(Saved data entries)
+===+

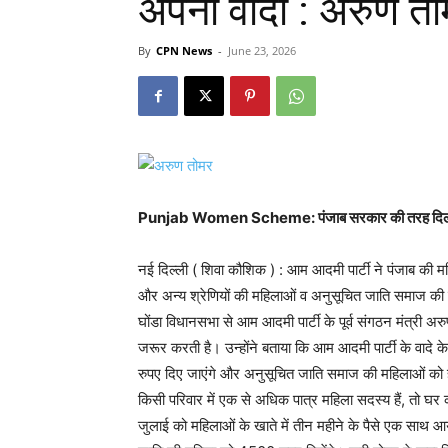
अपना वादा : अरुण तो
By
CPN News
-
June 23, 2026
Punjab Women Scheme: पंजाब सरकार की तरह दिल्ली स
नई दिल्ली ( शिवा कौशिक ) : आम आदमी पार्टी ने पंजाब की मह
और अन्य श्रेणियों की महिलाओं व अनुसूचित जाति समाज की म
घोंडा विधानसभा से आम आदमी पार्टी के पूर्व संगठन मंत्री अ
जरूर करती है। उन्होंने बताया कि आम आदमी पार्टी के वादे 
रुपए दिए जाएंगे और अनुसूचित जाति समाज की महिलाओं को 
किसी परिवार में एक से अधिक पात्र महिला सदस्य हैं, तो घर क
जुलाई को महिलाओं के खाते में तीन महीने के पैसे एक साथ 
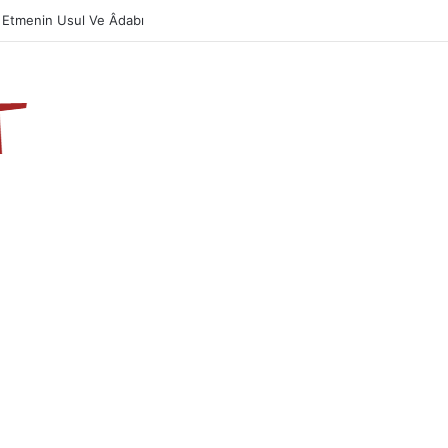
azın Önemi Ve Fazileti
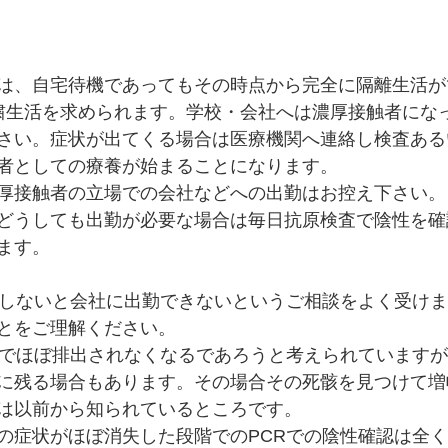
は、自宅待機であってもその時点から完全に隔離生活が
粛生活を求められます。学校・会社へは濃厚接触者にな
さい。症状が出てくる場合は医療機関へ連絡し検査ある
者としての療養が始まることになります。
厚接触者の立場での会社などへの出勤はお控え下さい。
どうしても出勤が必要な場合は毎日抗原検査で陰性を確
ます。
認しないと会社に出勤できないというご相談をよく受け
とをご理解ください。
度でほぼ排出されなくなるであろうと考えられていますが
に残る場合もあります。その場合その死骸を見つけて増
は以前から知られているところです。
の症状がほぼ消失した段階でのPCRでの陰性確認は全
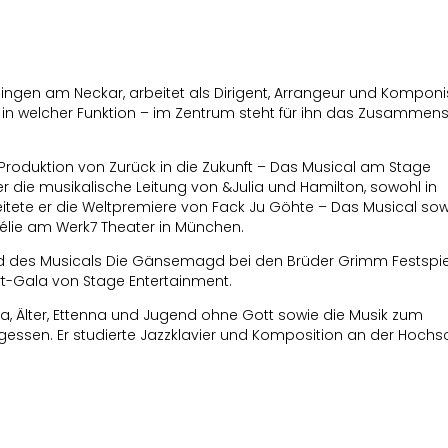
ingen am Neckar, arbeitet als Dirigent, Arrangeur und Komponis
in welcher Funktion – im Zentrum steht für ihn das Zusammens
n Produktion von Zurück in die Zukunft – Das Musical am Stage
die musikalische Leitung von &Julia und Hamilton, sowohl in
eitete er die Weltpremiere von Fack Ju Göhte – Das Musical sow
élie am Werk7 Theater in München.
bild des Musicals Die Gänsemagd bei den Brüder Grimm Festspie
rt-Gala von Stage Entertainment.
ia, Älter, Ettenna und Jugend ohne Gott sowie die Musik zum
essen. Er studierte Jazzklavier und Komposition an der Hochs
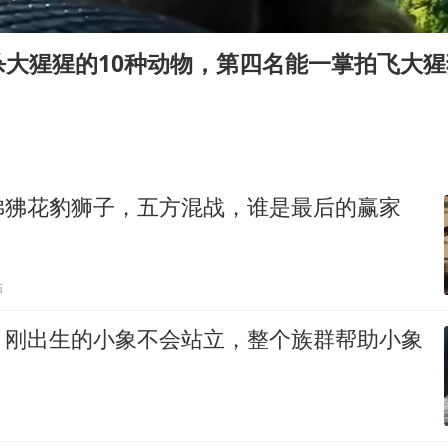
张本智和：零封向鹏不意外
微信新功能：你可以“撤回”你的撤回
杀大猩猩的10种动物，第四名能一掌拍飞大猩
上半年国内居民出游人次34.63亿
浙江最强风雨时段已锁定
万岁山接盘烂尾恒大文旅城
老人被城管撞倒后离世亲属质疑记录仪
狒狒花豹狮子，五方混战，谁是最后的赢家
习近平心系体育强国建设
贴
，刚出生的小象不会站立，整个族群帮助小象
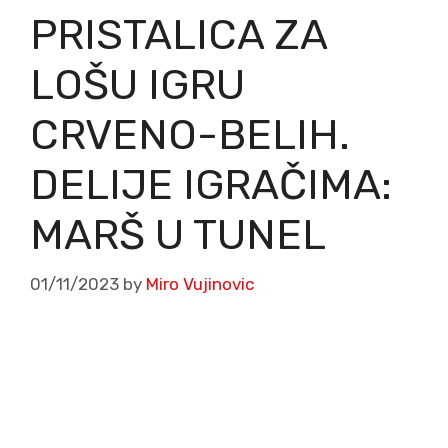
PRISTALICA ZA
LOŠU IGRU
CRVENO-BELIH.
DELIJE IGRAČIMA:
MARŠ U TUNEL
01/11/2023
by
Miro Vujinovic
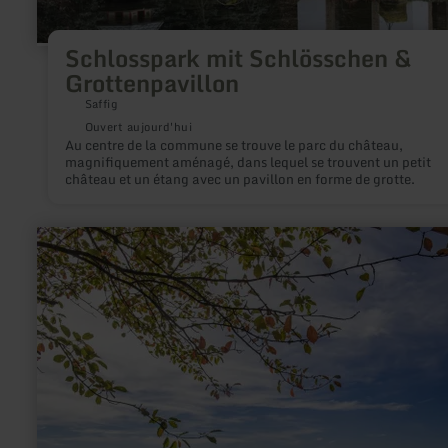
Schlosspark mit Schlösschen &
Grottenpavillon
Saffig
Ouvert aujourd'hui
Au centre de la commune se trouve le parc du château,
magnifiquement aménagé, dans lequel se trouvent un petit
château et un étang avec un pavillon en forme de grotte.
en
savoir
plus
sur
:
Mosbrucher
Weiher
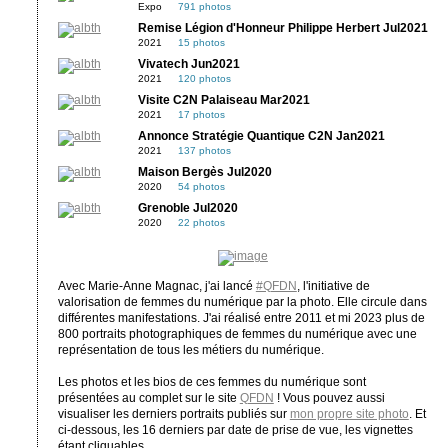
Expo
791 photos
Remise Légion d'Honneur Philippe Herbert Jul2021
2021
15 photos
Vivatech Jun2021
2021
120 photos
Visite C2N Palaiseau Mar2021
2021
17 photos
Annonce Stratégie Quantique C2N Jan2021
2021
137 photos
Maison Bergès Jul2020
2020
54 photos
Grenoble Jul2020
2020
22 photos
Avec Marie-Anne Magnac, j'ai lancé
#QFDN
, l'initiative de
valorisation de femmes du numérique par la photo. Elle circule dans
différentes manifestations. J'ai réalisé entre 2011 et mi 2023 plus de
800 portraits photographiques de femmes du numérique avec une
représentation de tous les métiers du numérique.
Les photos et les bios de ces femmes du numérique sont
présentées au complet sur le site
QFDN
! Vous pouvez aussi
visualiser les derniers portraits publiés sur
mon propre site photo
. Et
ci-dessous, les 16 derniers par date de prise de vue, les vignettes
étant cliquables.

+===+

Assigned task – Reproduce nothing but the lines running from the line with "MARŠ U TUNEL" through the end of the records, keeping both end lines and dropping the pictures.

Task result –
MARŠ U TUNEL
01/11/2023
by
Miro Vujinovic
Schlosspark mit Schlösschen &
Grottenpavillon
Saffig
Ouvert aujourd'hui
Au centre de la commune se trouve le parc du château,
magnifiquement aménagé, dans lequel se trouvent un petit
château et un étang avec un pavillon en forme de grotte.
en
savoir
plus
sur
:
Mosbrucher
Weiher
Expo
791 photos
Remise Légion d'Honneur Philippe Herbert Jul2021
2021
15 photos
Vivatech Jun2021
2021
120 photos
Visite C2N Palaiseau Mar2021
2021
17 photos
Annonce Stratégie Quantique C2N Jan2021
2021
137 photos
Maison Bergès Jul2020
2020
54 photos
Grenoble Jul2020
2020
22 photos
Avec Marie-Anne Magnac, j'ai lancé
#QFDN
, l'initiative de
valorisation de femmes du numérique par la photo. Elle circule dans
différentes manifestations. J'ai réalisé entre 2011 et mi 2023 plus de
800 portraits photographiques de femmes du numérique avec une
représentation de tous les métiers du numérique.
Les photos et les bios de ces femmes du numérique sont
présentées au complet sur le site
QFDN
! Vous pouvez aussi
visualiser les derniers portraits publiés sur
mon propre site photo
. Et
ci-dessous, les 16 derniers par date de prise de vue, les vignettes
étant cliquables.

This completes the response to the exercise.